John A Meinel wrote:
> Review: Needs Fixing
> To start with, I think your layering here is pretty nice. Adding an object
> does make managing the state a bit clearer. get_record_stream() is complex
> enough that it probably should have started out as an object interface rather
> than just a simple generator. Oh well.

Yes.  I'm glad I structured it this way, it feels quite nice to me once I
figured out which bits to move out of _get_remaining_record_stream.

> In short, I think we have a race condition because of how LRUSizeCache (or
> just LRUCache) interacts with _get_blocks() being in arbitrary ordering. And
> we need a different caching algorithm that can ensure requested blocks are
> never flushed from the cache before they are no longer needed.

Ok, I see that.  I've fixed it by making add_key grab and keep cached data
immediately; we know we're about to use it so it would be perverse to allow it
to fall out of LRUCache and then not be used.  This shifts some of the "plan
what to get" logic out of yield_factories to add_key, which I was considering
doing anyway.

> The comment here is no longer correct:
> +        for read_memo in read_memos:
> +            try:
> +                yield cached[read_memo]
> +            except KeyError:
> +                # read the group
> +                zdata = raw_records.next()
> +                # decompress - whole thing - this is not a bug, as it
> +                # permits caching. We might want to store the partially
> +                # decompresed group and decompress object, so that recent
> +                # texts are not penalised by big groups.
> +                block = GroupCompressBlock.from_bytes(zdata)
> +                self._group_cache[read_memo] = block
> +                cached[read_memo] = block
> +                yield block
> 
> ^- We are caching the 'block' and not the raw content anymore. And the block may only partially evaluate the compressed content.

Ok.  I've deleted that large, wrong comment and just put this at the top of the
except block:

                # Read the block, and cache it.

> However, I'm more concerned that in this loop:
[...]
> 
> ^- There is an assumption that raw_records is in the exact ordering of 'read_memos'.
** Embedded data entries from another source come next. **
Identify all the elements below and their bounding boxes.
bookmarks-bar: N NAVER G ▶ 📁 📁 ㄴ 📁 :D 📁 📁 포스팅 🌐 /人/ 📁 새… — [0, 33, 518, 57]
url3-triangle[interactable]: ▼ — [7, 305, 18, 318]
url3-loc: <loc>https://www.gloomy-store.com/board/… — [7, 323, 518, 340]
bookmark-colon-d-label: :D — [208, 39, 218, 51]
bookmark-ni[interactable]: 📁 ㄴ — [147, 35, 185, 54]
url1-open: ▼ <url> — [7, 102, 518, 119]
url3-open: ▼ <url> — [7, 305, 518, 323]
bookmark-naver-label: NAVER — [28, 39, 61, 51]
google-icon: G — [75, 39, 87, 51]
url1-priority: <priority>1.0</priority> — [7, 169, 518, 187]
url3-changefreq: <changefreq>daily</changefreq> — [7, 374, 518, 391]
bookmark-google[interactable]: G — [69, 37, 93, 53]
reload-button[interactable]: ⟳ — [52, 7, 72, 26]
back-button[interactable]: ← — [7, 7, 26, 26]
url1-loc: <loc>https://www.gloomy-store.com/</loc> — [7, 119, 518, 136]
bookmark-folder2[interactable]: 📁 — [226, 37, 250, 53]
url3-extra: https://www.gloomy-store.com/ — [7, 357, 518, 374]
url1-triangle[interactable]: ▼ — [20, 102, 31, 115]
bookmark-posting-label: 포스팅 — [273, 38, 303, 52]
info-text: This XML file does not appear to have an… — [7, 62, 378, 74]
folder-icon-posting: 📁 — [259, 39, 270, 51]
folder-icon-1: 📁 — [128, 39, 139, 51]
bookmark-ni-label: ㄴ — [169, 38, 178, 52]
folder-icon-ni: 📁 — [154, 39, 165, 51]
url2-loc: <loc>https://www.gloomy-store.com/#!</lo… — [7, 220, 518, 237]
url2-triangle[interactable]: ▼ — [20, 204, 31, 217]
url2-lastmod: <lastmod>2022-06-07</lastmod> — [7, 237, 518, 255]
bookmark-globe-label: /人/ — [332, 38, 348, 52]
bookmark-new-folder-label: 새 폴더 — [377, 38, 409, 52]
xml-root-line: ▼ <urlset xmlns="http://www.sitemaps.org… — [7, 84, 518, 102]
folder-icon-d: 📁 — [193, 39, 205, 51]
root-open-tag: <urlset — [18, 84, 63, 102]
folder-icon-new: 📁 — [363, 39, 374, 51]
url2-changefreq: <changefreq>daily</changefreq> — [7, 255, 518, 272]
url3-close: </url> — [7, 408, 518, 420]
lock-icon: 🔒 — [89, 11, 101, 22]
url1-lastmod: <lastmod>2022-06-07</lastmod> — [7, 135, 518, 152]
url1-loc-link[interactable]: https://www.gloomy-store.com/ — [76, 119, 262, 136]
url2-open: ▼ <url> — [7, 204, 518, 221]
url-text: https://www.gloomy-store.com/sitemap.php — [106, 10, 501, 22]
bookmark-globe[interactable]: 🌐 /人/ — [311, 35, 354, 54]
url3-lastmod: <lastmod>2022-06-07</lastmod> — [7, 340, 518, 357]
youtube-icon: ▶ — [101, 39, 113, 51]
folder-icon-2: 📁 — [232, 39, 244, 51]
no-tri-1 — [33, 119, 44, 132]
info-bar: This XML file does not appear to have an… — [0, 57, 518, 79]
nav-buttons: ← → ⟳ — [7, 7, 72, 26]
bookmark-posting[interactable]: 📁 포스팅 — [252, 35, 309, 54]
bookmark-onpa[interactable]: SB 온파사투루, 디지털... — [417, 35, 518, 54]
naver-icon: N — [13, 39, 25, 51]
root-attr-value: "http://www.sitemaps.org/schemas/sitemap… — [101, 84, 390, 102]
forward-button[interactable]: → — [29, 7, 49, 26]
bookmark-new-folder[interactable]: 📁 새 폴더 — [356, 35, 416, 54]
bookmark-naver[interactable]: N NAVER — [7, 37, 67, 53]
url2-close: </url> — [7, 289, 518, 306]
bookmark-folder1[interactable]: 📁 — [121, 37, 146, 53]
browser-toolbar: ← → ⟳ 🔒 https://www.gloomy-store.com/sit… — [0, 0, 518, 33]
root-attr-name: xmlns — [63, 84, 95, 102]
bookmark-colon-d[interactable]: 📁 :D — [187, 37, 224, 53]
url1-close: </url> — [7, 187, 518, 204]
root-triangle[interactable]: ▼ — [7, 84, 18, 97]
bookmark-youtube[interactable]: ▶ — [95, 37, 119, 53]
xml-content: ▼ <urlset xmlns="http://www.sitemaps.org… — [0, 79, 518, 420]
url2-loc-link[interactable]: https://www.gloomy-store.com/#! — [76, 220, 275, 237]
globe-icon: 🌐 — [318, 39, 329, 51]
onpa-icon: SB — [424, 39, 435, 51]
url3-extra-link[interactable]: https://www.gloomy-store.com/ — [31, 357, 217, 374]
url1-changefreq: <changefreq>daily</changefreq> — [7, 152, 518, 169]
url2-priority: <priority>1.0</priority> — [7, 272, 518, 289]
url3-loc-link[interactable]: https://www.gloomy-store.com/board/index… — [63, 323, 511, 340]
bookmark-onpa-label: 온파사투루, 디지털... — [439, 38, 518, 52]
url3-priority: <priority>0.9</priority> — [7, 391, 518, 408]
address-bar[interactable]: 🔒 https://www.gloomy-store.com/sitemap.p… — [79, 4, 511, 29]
I've added the assertion you suggest below (without an 'assert' statement, of
course.)

> And I think there is another small assumption in here, which is that the code
> that filters out duplicates is going to require that groups always perfectly
> fit in cache and aren't expired before you get to the duplicate. Perhaps an
> example:
[...]
> Even more worrisome, is "large groups" which may never get put into the cache
> in the first place. (LRUSizeCache says "if a request is larger than my size,
> don't cache it".)
> 
> I think we'll never run into these bugs in test data, but we'll see them 'in
> the wild' once we have data that may not fit well in the cache.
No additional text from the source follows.